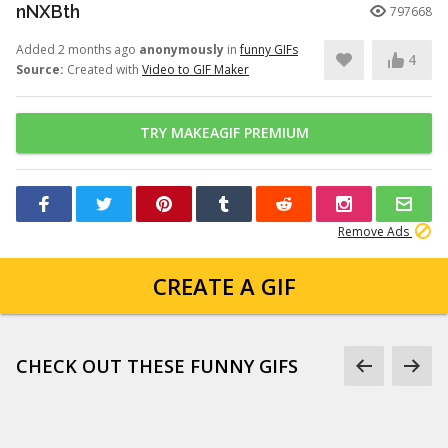
nNXBth
797668
Added 2 months ago
anonymously
in
funny GIFs
4
Source:
Created with
Video to GIF Maker
TRY MAKEAGIF PREMIUM
Remove Ads
CREATE A GIF
CHECK OUT THESE FUNNY GIFS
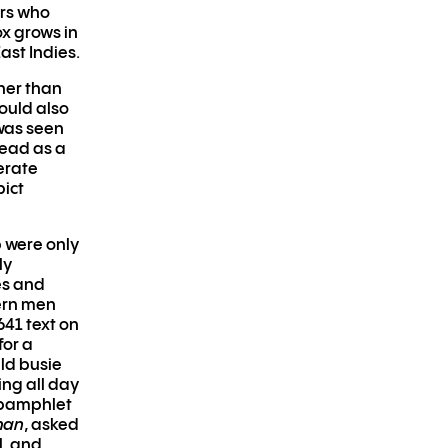
ers who
x grows in
ast Indies.
her than
ould also
 was seen
read as a
berate
pict
 were only
ly
es and
ern men
41 text on
for a
uld busie
ing all day
0 pamphlet
man
, asked
l, and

◆ YOUR OBJECTIVE ◆
Set each line of the records down again exactly as it reads. Omit the pictures.

◆ SOLVED EXERCISE ◆
nNXBth
797668
Added 2 months ago
anonymously
in
funny GIFs
4
Source:
Created with
Video to GIF Maker
TRY MAKEAGIF PREMIUM
Remove Ads
CREATE A GIF
CHECK OUT THESE FUNNY GIFS
ers who
x grows in
ast Indies.
her than
ould also
 was seen
read as a
berate
pict
 were only
ly
es and
ern men
41 text on
for a
uld busie
ing all day
0 pamphlet
man
, asked
l, and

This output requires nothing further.